I was asked by a customer the other day how to find out, using the ESXi command line, how much disk space a thin provisioned virtual machine disk consumes. Back in the ESX days you used the du command to query the virtual machine disk and in ESXi, version 5.5, you need to use the stat command.
Fot this example i created a virtual machine, vcdx56-01, and added 2 virtual disks with 2 GB capacity each.
Hard disk 1 uses the provisioning mode “Thick provision lazy zero” meaning all the space is allocated on the VMFS datastore but no zeroes are written to the disk.
Hard disk 2 uses the provisioning mode “Thin provisioning”
By running the command “ls -l *-flat.vmdk” in the the virtual machine home directory we can see that both disk files are listed with the size of approximately 2 GB.
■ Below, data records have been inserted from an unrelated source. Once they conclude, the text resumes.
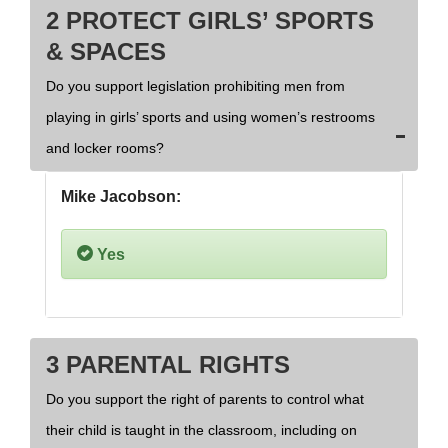
2 PROTECT GIRLS’ SPORTS
& SPACES
Do you support legislation prohibiting men from
playing in girls’ sports and using women’s restrooms
and locker rooms?
Mike Jacobson:
Yes
3 PARENTAL RIGHTS
Do you support the right of parents to control what
their child is taught in the classroom, including on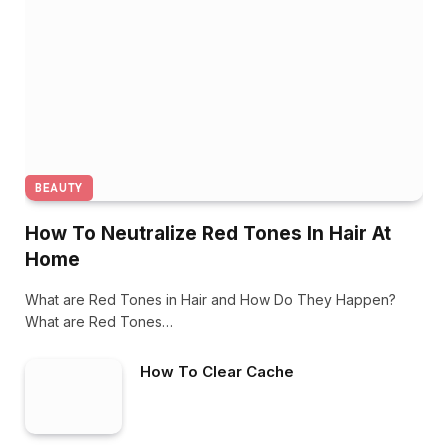
BEAUTY
How To Neutralize Red Tones In Hair At
Home
What are Red Tones in Hair and How Do They Happen?
What are Red Tones…
How To Clear Cache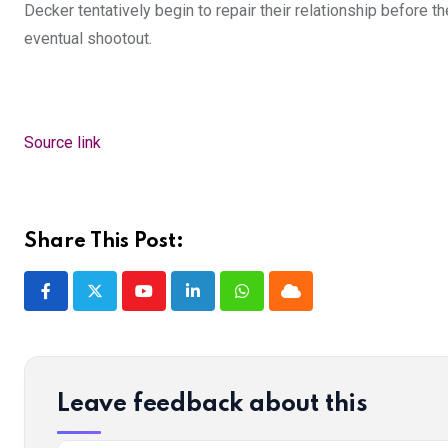
Decker tentatively begin to repair their relationship before 
eventual shootout.
Source link
Share This Post:
Youtube
LinkedIn
Whatsapp
Cloud
Leave feedback about this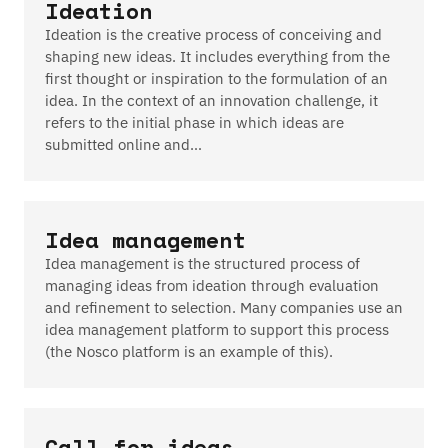
Ideation
Ideation is the creative process of conceiving and
shaping new ideas. It includes everything from the
first thought or inspiration to the formulation of an
idea. In the context of an innovation challenge, it
refers to the initial phase in which ideas are
submitted online and…
Idea management
Idea management is the structured process of
managing ideas from ideation through evaluation
and refinement to selection. Many companies use an
idea management platform to support this process
(the Nosco platform is an example of this).
Call for ideas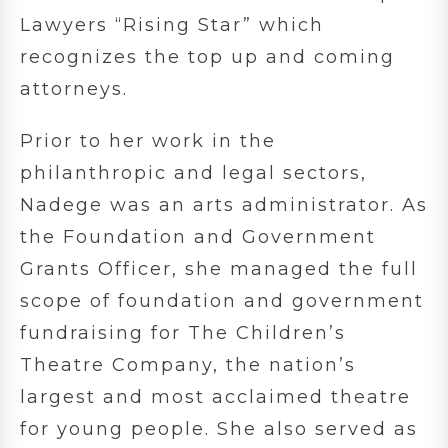
Lawyers “Rising Star” which
recognizes the top up and coming
attorneys.
Prior to her work in the
philanthropic and legal sectors,
Nadege was an arts administrator. As
the Foundation and Government
Grants Officer, she managed the full
scope of foundation and government
fundraising for The Children’s
Theatre Company, the nation’s
largest and most acclaimed theatre
for young people. She also served as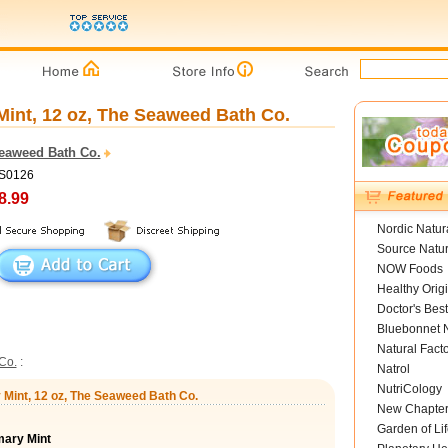
int, 12 oz, The Seaweed Bath Co.
eaweed Bath Co.
BS0126
8.99
Nordic Natur
Source Natur
NOW Foods
Healthy Orig
Doctor's Best
Bluebonnet N
Natural Fact
Co.
:
Natrol
NutriCology
Mint, 12 oz, The Seaweed Bath Co.
New Chapte
Garden of Lif
ary Mint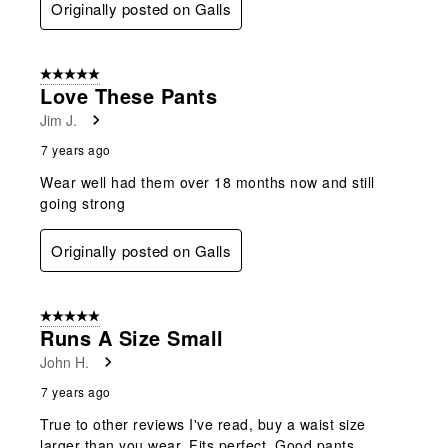
Originally posted on Galls
5 out of 5 stars.
Love These Pants
Jim J.
7 years ago
Wear well had them over 18 months now and still
going strong
Originally posted on Galls
5 out of 5 stars.
Runs A Size Small
John H.
7 years ago
True to other reviews I've read, buy a waist size
larger than you wear. Fits perfect. Good pants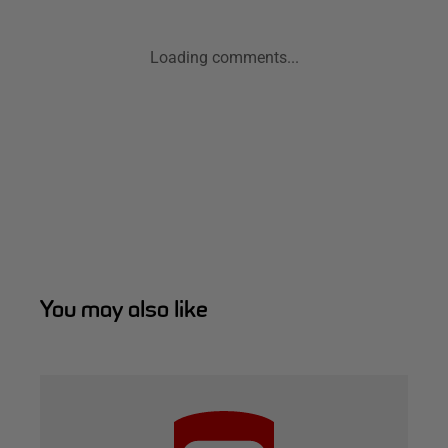
Loading comments...
You may also like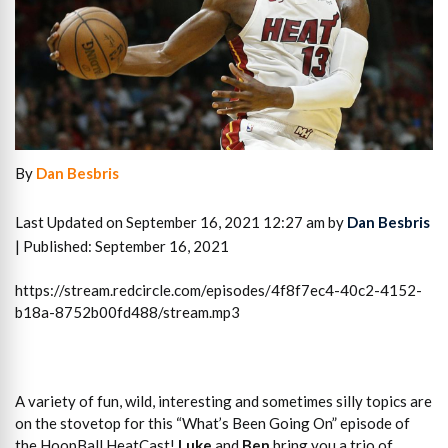
By
Dan Besbris
Last Updated on September 16, 2021 12:27 am by
Dan Besbris
| Published: September 16, 2021
https://stream.redcircle.com/episodes/4f8f7ec4-40c2-4152-
b18a-8752b00fd488/stream.mp3
A variety of fun, wild, interesting and sometimes silly topics are
on the stovetop for this “What’s Been Going On” episode of
the HoopBall HeatCast!
Luke
and
Ben
bring you a trio of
The thin provisioned disk is the “vcdx56-01_1-flat.vmdk” file. There are actually two disk files per virtual disk:
- vcdx56-01_01.vmdk – Disk descriptor file
- vcdx56-01_01-flat.vmdk – The virtual machine data
I decided to only show you the -flat.vmdk file in the example above since these files contains the actual virtual machine data.
In the virtual machine we can see that our thin provisioned disk uses about 432 MB of the available 2 GB.
Now we can use the ESXi stat command to determine the disk space usage from the ESXi perspective. Run the following commands:
- stat vcdx56-01_1-flat.vmdk – This command will give you the below output and the interesting thing are the numbers next to the “Blocks” section:
- stat -c %B vcdx56-01_1-flat.vmdk – This command will give you the block size:
Now you can easily determine the disk space usage by multiplying the blocks and the block size. In my case:
884736 * 512 = 452984832
This is the actual disk space usage in bytes and to make it easier to read, you can divide it two times with 1024 to get the disk space usage in MB. In my case it will be 432 MB and this matches what we saw from within the virtual machine.
I also told my customer, my first reply before getting into the stat command discussion, that he could verify the same thing by using the vSphere Web Client by browsing the datastore where the virtual machine is placed. The below picture shows pretty much the same disk usage value as determined by the stat command earlier.Remember that the “browse datastore” section in the vSphere Web Client does not include the virtual machine flat disk file. It only lists a combination of, in my case, the vcdx56-01_01.vmdk and vcdx56-01_1-flat.vmdk files. However, when you try to download the vmdk file via the vSphere Web Client “browse datastore” section you’ll get both files.